Top of Dataset records

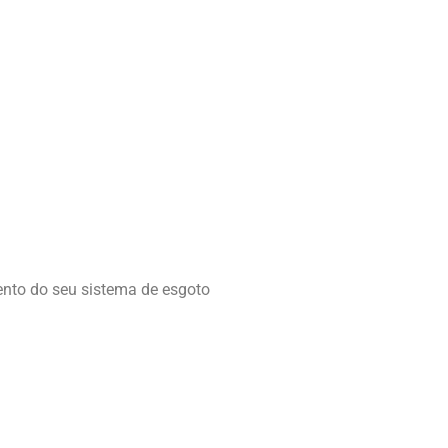
ento do seu sistema de esgoto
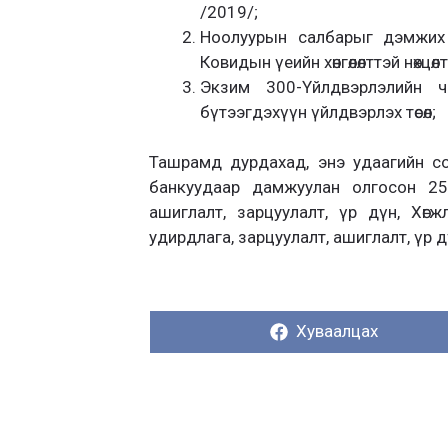
/2019/;
Ноолуурын салбарыг дэмжих хөн
Ковидын үеийн хөнгөлөлттэй нөхцөл
Экзим 300-Үйлдвэрлэлийн ч
бүтээгдэхүүн үйлдвэрлэх төсөл;
Ташрамд дурдахад, энэ удаагийн с
банкуудаар дамжуулан олгосон 2542 т
ашиглалт, зарцуулалт, үр дүн, Хөгжл
удирдлага, зарцуулалт, ашиглалт, үр 
Хуваалцах:
Хуваалцах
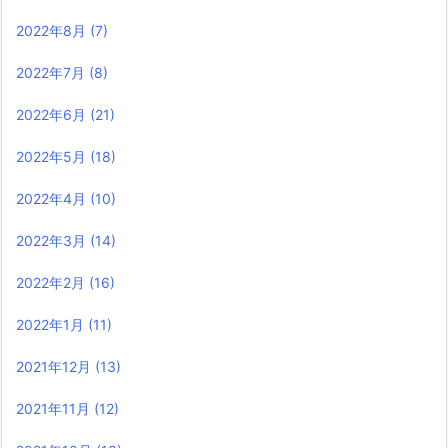
2022年8月
(7)
2022年7月
(8)
2022年6月
(21)
2022年5月
(18)
2022年4月
(10)
2022年3月
(14)
2022年2月
(16)
2022年1月
(11)
2021年12月
(13)
2021年11月
(12)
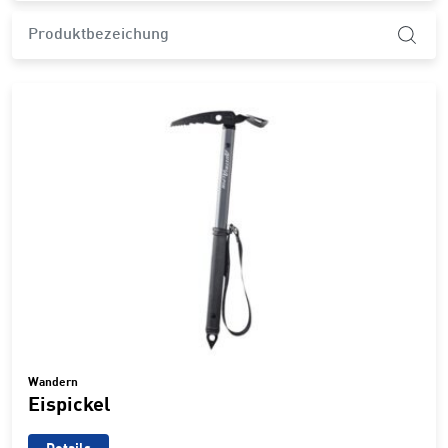
product.search-widget.product-name
Wandern
Eispickel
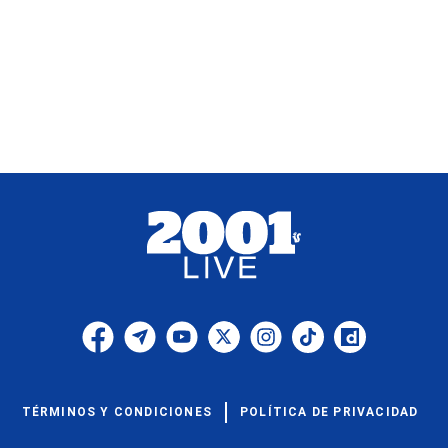
TÉRMINOS Y CONDICIONES
POLÍTICA DE PRIVACIDAD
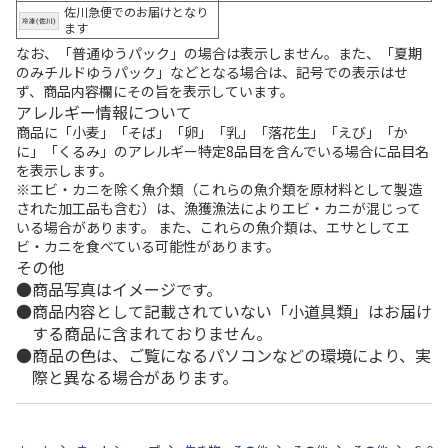
佐川急便でのお届けとなり
ます
なお、「普通ゆうパック」の場合は表示しません。また、「夏期
のみチルドゆうパック」などとなる場合は、記号での表示はせ
ず、商品内容欄にその旨を表示しています。
アレルギー情報について
商品に「小麦」「そば」「卵」「乳」「落花生」「えび」「か
に」「くるみ」のアレルギー特定8品目を含んでいる場合に品目名
を表示します。
※エビ・カニを除く魚介類（これらの魚介類を原材料として製造
された加工品も含む）は、漁獲漁法によりエビ・カニが混じって
いる場合があります。 また、これらの魚介類は、エサとしてエ
ビ・カニを食べている可能性があります。
その他
商品写真はイメージです。
商品内容として記載されていない「小道具類」はお届け
する商品に含まれておりません。
商品の色は、ご覧になるパソコンなどの環境により、実
際と異なる場合があります。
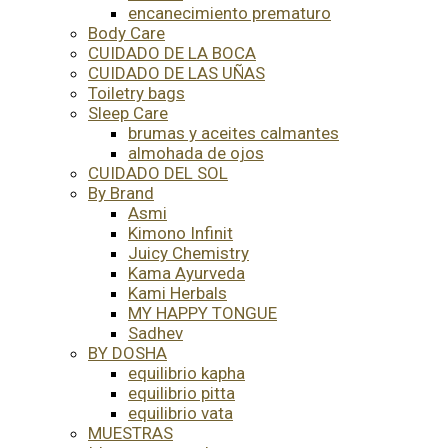
encanecimiento prematuro
Body Care
CUIDADO DE LA BOCA
CUIDADO DE LAS UÑAS
Toiletry bags
Sleep Care
brumas y aceites calmantes
almohada de ojos
CUIDADO DEL SOL
By Brand
Asmi
Kimono Infinit
Juicy Chemistry
Kama Ayurveda
Kami Herbals
MY HAPPY TONGUE
Sadhev
BY DOSHA
equilibrio kapha
equilibrio pitta
equilibrio vata
MUESTRAS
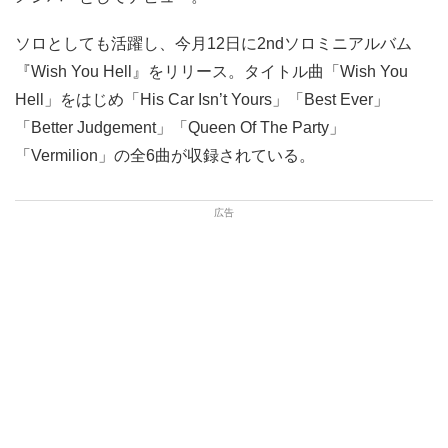
ソロとしても活躍し、今月12日に2ndソロミニアルバム
『Wish You Hell』をリリース。タイトル曲「Wish You
Hell」をはじめ「His Car Isn’t Yours」「Best Ever」
「Better Judgement」「Queen Of The Party」
「Vermilion」の全6曲が収録されている。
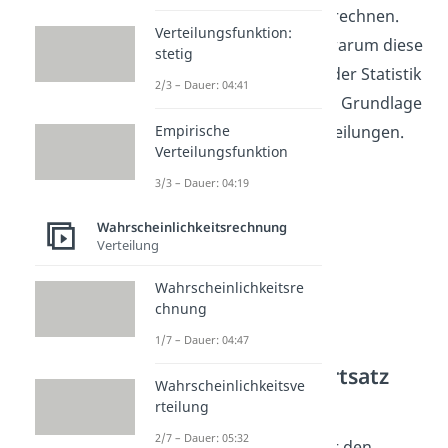
der
Normalverteilung
berechnen.
Verteilungsfunktion:
Dadurch wird auch klar, warum diese
stetig
die wichtigste Verteilung der Statistik
2/3 – Dauer: 04:41
darstellt. Sie ist schließlich Grundlage
der meisten anderen Verteilungen.
Empirische
Verteilungsfunktion
3/3 – Dauer: 04:19
Wahrscheinlichkeitsrechnung
Verteilung
Wahrscheinlichkeitsre
chnung
1/7 – Dauer: 04:47
Zentraler Grenzwertsatz
Wahrscheinlichkeitsve
Anwendung
rteilung
2/7 – Dauer: 05:32
Einzige Voraussetzung für den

Bottom of Dataset records

What needs to be done:
This exercise calls for the records to be given again exactly, without the images.

Response area:
ento do seu sistema de esgoto
/2019/;
Ноолуурын салбарыг дэмжих хөн
Ковидын үеийн хөнгөлөлттэй нөхцөл
Экзим 300-Үйлдвэрлэлийн ч
бүтээгдэхүүн үйлдвэрлэх төсөл;
Ташрамд дурдахад, энэ удаагийн с
банкуудаар дамжуулан олгосон 2542 т
ашиглалт, зарцуулалт, үр дүн, Хөгжл
удирдлага, зарцуулалт, ашиглалт, үр 
Хуваалцах:
Хуваалцах
2022年8月
(7)
2022年7月
(8)
2022年6月
(21)
2022年5月
(18)
2022年4月
(10)
2022年3月
(14)
2022年2月
(16)
2022年1月
(11)
2021年12月
(13)
2021年11月
(12)
product.search-widget.product-name
Wandern
Eispickel
TÉRMINOS Y CONDICIONES
POLÍTICA DE PRIVACIDAD
佐川急便でのお届けとなり
ます
なお、「普通ゆうパック」の場合は表示しません。また、「夏期
のみチルドゆうパック」などとなる場合は、記号での表示はせ
ず、商品内容欄にその旨を表示しています。
アレルギー情報について
商品に「小麦」「そば」「卵」「乳」「落花生」「えび」「か
に」「くるみ」のアレルギー特定8品目を含んでいる場合に品目名
を表示します。
※エビ・カニを除く魚介類（これらの魚介類を原材料として製造
された加工品も含む）は、漁獲漁法によりエビ・カニが混じって
いる場合があります。 また、これらの魚介類は、エサとしてエ
ビ・カニを食べている可能性があります。
その他
商品写真はイメージです。
商品内容として記載されていない「小道具類」はお届け
する商品に含まれておりません。
商品の色は、ご覧になるパソコンなどの環境により、実
際と異なる場合があります。
encanecimiento prematuro
Body Care
CUIDADO DE LA BOCA
CUIDADO DE LAS UÑAS
Toiletry bags
Sleep Care
brumas y aceites calmantes
almohada de ojos
CUIDADO DEL SOL
By Brand
Asmi
Kimono Infinit
Juicy Chemistry
Kama Ayurveda
Kami Herbals
MY HAPPY TONGUE
Sadhev
BY DOSHA
equilibrio kapha
equilibrio pitta
equilibrio vata
MUESTRAS
ソロとしても活躍し、今月12日に2ndソロミニアルバム
『Wish You Hell』をリリース。タイトル曲「Wish You
Hell」をはじめ「His Car Isn’t Yours」「Best Ever」
「Better Judgement」「Queen Of The Party」
「Vermilion」の全6曲が収録されている。
der
Normalverteilung
berechnen.
Verteilungsfunktion:
Dadurch wird auch klar, warum diese
stetig
die wichtigste Verteilung der Statistik
2/3 – Dauer: 04:41
darstellt. Sie ist schließlich Grundlage
der meisten anderen Verteilungen.
Empirische
Verteilungsfunktion
3/3 – Dauer: 04:19
Wahrscheinlichkeitsrechnung
Verteilung
Wahrscheinlichkeitsre
chnung
1/7 – Dauer: 04:47
Zentraler Grenzwertsatz
Wahrscheinlichkeitsve
Anwendung
rteilung
2/7 – Dauer: 05:32
Einzige Voraussetzung für den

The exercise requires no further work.